Dans un message vidéo adressé aux participants à la présentation de l’oeuvre intégrale du prêtre (Editions Mondadori) organisée à la Foire de Milan, le pape souligne que malgré son « franc-parler » qui parfois pouvait sembler « trop rugueux » et ses « étincelles » et « incompréhensions » avec les structures ecclésiastiques et civiles, le père Milani avait « une seule préoccupation » : « que ses enfants grandissent avec une pensée ouverte et avec le cœur accueillant et plein de compassion, prêts à se pencher sur les plus faibles et à secourir ceux qui sont dans le besoin ».
« Son inquiétude, assure le pape François, n’était pas le fruit d’une rébellion mais d’un amour et d’une tendresse pour ses enfants (…), alimentée par l’amour pour le Christ, pour l’Évangile, pour l’Église, pour la société et pour l’école qu’il pensait plus comme ‘un hôpital de campagne’ pour secourir les blessés, pour récupérer les marginaux et les délaissés ».
AK
Message vidéo du pape François
« Je ne me rebelle jamais contre l’Église parce que plusieurs fois par semaine j’ai besoin du pardon de mes péchés, et je ne saurais pas vers qui aller le chercher si j’avais laissé tomber l’Église ». C’est ce qu’écrivait don Lorenzo Milani, prieur de Barbiana, le 10 octobre 1958. Je voudrais proposer cet acte d’abandon à la Miséricorde de Dieu et à la maternité de l’Église comme prospective permettant de voir la vie, les œuvres et le sacerdoce de don Lorenzo Milani.
Nous avons tous lu bien des œuvres de ce prêtre toscan, mort il y a tout juste 44 ans et on se rappelle avec une affection particulière sa « lettre à un professeur », écrite conjointement avec ses enfants de l’école de Barbiana, où il a été curé. En tant qu’éducateur et enseignant il a sans aucun doute eu un parcours original, parfois, peut-être, trop pointu et, par conséquent, difficile à comprendre et à accueillir de prime abord.
Son éducation familiale, venant de parents non croyants et anticléricaux, l’avait habitué à une dialectique intellectuelle et à un franc-parler qui parfois pouvaient sembler trop rugueux, quand ce n’était pas qualifié de rébellion. Il maintint cette caractéristique, acquise en famille, même après sa conversion qui advint en 1943 et dans l’exercice de son ministère sacerdotal. On comprend que cela ait créé quelques résistances et quelques étincelles, comme des incompréhensions avec les structures ecclésiastiques et civiles, en raison de ses propositions éducatives, de sa prédilection pour les pauvres et de sa défense des objections de conscience.
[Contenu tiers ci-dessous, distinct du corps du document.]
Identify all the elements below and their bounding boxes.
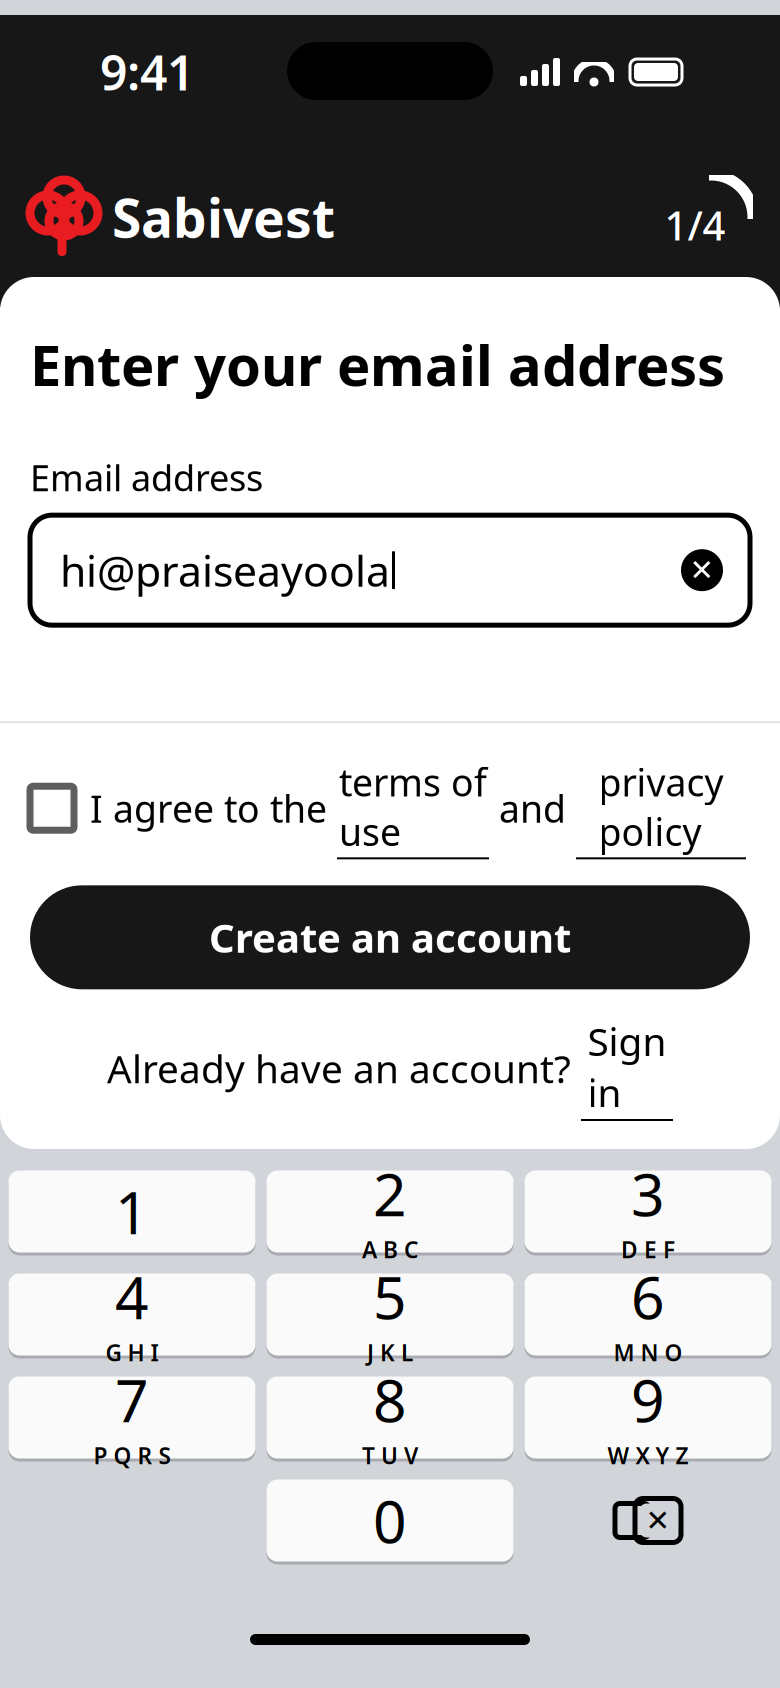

L’histoire se répète toujours. J’aimerais que nous nous en souvenions surtout comme croyant, amoureux de l’Église et lui-même blessé, et éducateur passionné avec une vision de l’école qui me semble une réponse aux exigences du cœur et de l’intelligence de nos enfants et de nos jeunes. Par ces mots je m’adressais au monde de l’école italienne, en citant justement don Milani : « J’aime l’école parce qu’elle est synonyme d’ouverture à la réalité. C’est en tout cas ce qu’elle devrait être ! Mais elle n’y parvient pas toujours et alors cela veut dire qu’il faut changer un peu ses dispositions. Aller à l’école signifie ouvrir son esprit et son cœur à la réalité, dans toute la richesse de ses différents aspects, de ses dimensions. Et cela, c’est très beau ! Dans les premières années, on apprend à 360 degrés, puis petit à petit on approfondit dans une direction et à la fin on se spécialise. Celui qui a appris à apprendre – c’est cela le secret, apprendre à apprendre ! – cela lui reste pour toujours, il reste une personne ouverte à la réalité. C’est ce qu’enseignait aussi un grand éducateur italien, un prêtre : le P. Lorenzo Milani. ». C’est ainsi que je m’adressais à l’éducation italienne, à l’école italienne, le 10 mai 2014.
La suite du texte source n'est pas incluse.